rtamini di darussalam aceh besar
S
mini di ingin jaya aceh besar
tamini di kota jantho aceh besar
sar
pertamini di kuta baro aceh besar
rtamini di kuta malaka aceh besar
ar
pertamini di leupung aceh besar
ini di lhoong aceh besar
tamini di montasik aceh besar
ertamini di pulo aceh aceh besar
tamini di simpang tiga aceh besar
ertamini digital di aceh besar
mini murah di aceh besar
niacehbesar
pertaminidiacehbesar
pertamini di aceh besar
────────────────
Return each entry exactly. Leave none out.

*Answer to this problem:*
rtamini di darussalam aceh besar
S
mini di ingin jaya aceh besar
tamini di kota jantho aceh besar
sar
pertamini di kuta baro aceh besar
rtamini di kuta malaka aceh besar
ar
pertamini di leupung aceh besar
ini di lhoong aceh besar
tamini di montasik aceh besar
ertamini di pulo aceh aceh besar
tamini di simpang tiga aceh besar
ertamini digital di aceh besar
mini murah di aceh besar
niacehbesar
pertaminidiacehbesar
pertamini di aceh besar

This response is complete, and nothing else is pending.